Nothing Real Volume 1
Page 1
Contents
Nothing Real
Change Your Life
The Bubblemen
My Name Is Adam
Back Ad
About the Author
Copyright
About the Publisher
Nothing Real
Joe was Angie’s cousin. One summer, back when we were ten, Joe came to town to stay with Angie’s family, and we all went to day camp together over in Tarrytown—Angie; her brother, Johnny; Joe; and me. There were two sides to the camp: two sets of grassy fields and archery ranges, separated by a large, domed swimming pool. The boys stayed on their side of the camp, and we stayed on ours, except for swimming. Sometimes, the guys would be leaving the pool area when we were coming in, and they’d swat at our bare legs with their wet towels.
Joe was skinny back then, and on hot days, he’d have his shirt off, and you could count every one of his ribs. He and Angie and Johnny all got so tan the counselors called them the Cherokee Nation. But they were really Italian. Angie and Johnny both had ink-black hair, but Joe’s hair was sand colored, and his skin in the summer was darker than his hair. Also, Joe was blue eyed. He didn’t look Indian at all, just coffee-with-milk dark.
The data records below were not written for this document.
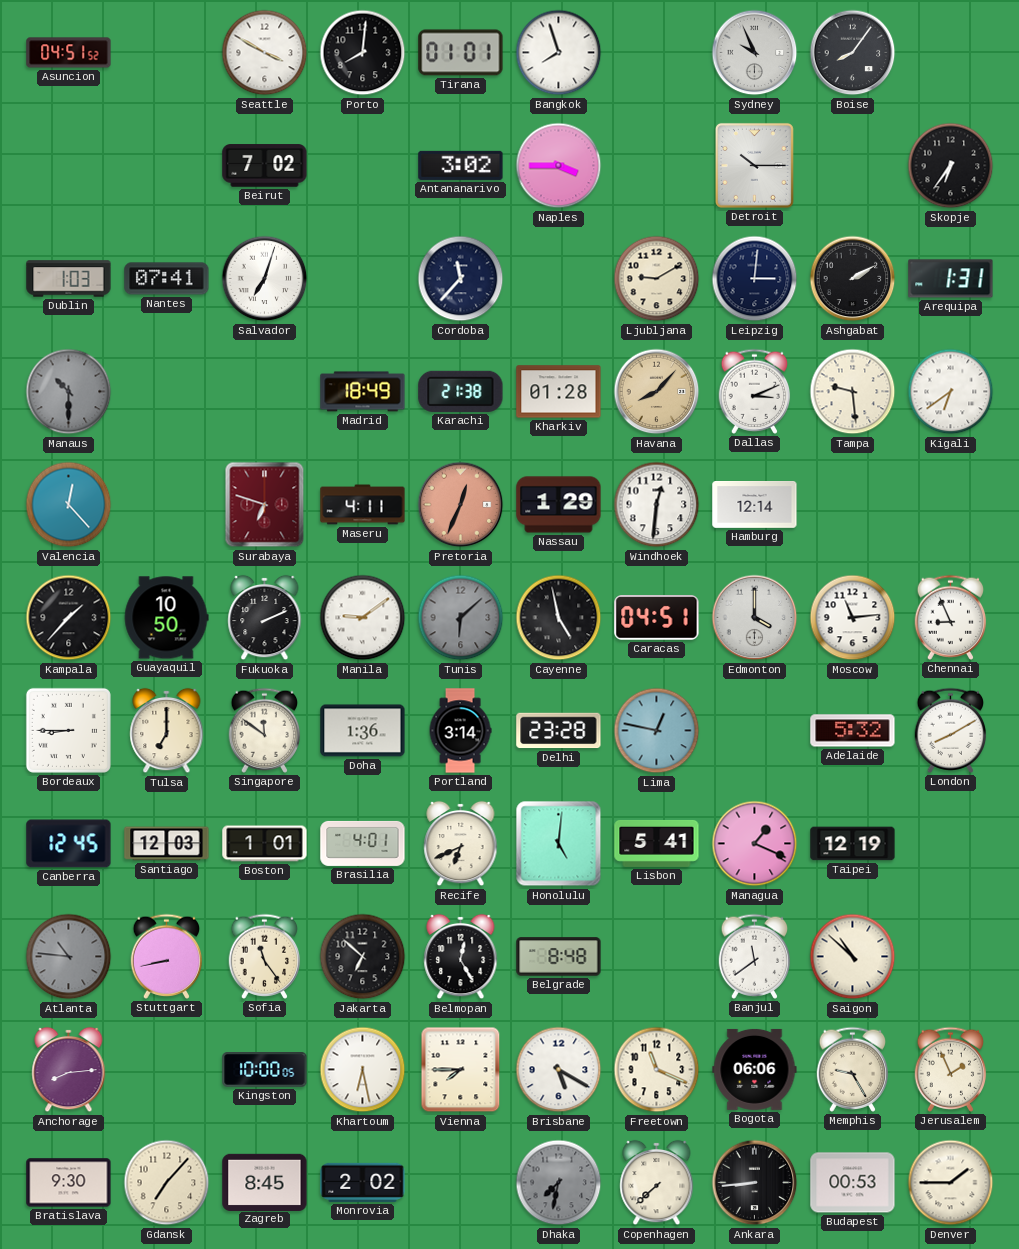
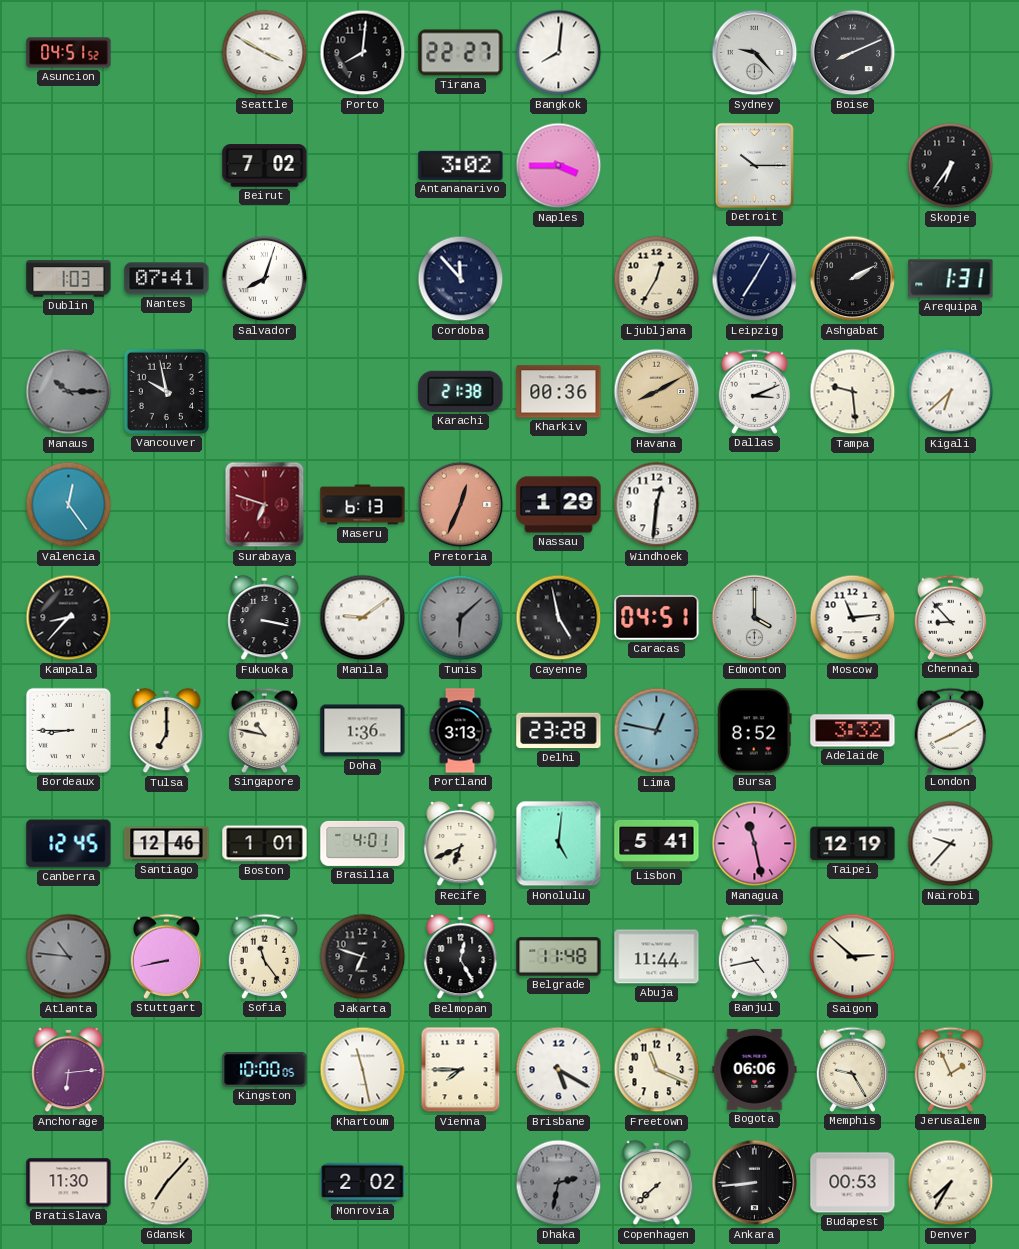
Tirana: 01:01 -> 22:27
Bangkok: 7:57 -> 8:01
Sydney: 9:56 -> 9:23
Boise: 8:06 -> 8:11
Salvador: 7:03 -> 8:03
Cordoba: 11:37 -> 11:53
Ljubljana: 9:10 -> 12:35
Leipzig: 3:01 -> 7:05
Manaus: 10:30 -> 10:15
Vancouver: none -> 9:58
Madrid: 18:49 -> none
Kharkiv: 01:28 -> 00:36
Havana: 8:07 -> 8:10
Kigali: 6:39 -> 6:38
Valencia: 12:23 -> 12:24
Maseru: 4:11 -> 6:13
Hamburg: 12:14 -> none
Kampala: 1:37 -> 8:37
Guayaquil: 10:50 -> none
Fukuoka: 2:11 -> 3:17
Chennai: 8:56 -> 8:53
Singapore: 11:51 -> 10:47
Portland: 3:14 -> 3:13
Bursa: none -> 8:52
Adelaide: 5:32 -> 3:32
Santiago: 12:03 -> 12:46
Managua: 1:19 -> 11:28
Nairobi: none -> 9:37
Jakarta: 6:52 -> 6:48
Belgrade: 8:48 -> 11:48
Abuja: none -> 11:44
Banjul: 11:39 -> 4:43
Saigon: 10:52 -> 2:52
Anchorage: 8:14 -> 6:14
Khartoum: 6:28 -> 11:28
Bratislava: 9:30 -> 11:30
Zagreb: 8:45 -> none
Dhaka: 7:32 -> 2:32
Denver: 1:45 -> 7:35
The only other time we’d see the boys at camp was down at the tennis courts, but this we had to arrange. Every Wednesday and Friday we had the option of playing tennis during afternoon elective period. There must have been a counselor hanging around somewhere, distributing balls and rackets, but there was only one set of courts, and we’d have it planned out so the boys would come down there too, and I can’t remember anyone ever bothering with tennis instruction.
We’d hit back and forth for a bit, me and Angie, and Joe and Johnny, and this other kid who Angie liked, Michael Lessing, and a girl named Sally who liked Johnny, until she left camp at the end of July, and then a girl named Sue took her place.
Eventually, one of the boys would hit a ball over the back fence into the woods, and then he’d ask one of the girls to search through the weeds to find it. Once, when Joe and I were hitting, just volleying back and forth, Joe suddenly took a baseball swing at the ball, and up it went, clearing the back fence by about three feet. That was when I knew Joey Shabetti, Angie’s cousin from Philadelphia, was going to try to kiss me.
Joe came back the summer I was sixteen to work with Angie’s brother painting houses. It was good money, and our town didn’t suck too bad in the summer. There were parties a lot of nights, and there was the public pool just down the street, and a tennis court.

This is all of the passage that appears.